YOUR TASK:
Please return exactly the lines from the one containing "benefits guides and" through the end of the records, including both.

━━ ENTRIES SUPPLIED

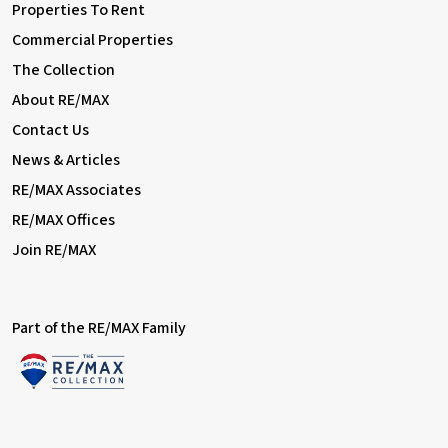
Properties To Rent
Commercial Properties
The Collection
About RE/MAX
Contact Us
News & Articles
RE/MAX Associates
RE/MAX Offices
Join RE/MAX
Part of the RE/MAX Family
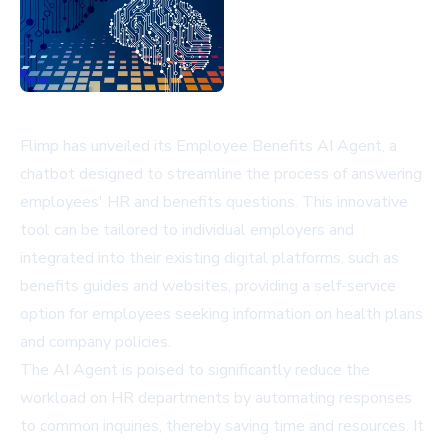
Flimp has unveiled its Employee Benefits AI Agent, a
chatbot designed to streamline the process of answering
employees' HR and benefits questions. This innovative
tool can be tailored to individual employers and
integrated into their existing digital platforms, such as
benefits guides and websites, providing a self-service
option for employees seeking information on health plans
and company policies.
The AI Agent is poised to significantly reduce the
workload on HR departments by automating responses
to common inquiries, thereby saving time and resources. It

━━━━

EXERCISE RESPONSE:
benefits guides and websites, providing a self-service
option for employees seeking information on health plans
and company policies.
The AI Agent is poised to significantly reduce the
workload on HR departments by automating responses
to common inquiries, thereby saving time and resources. It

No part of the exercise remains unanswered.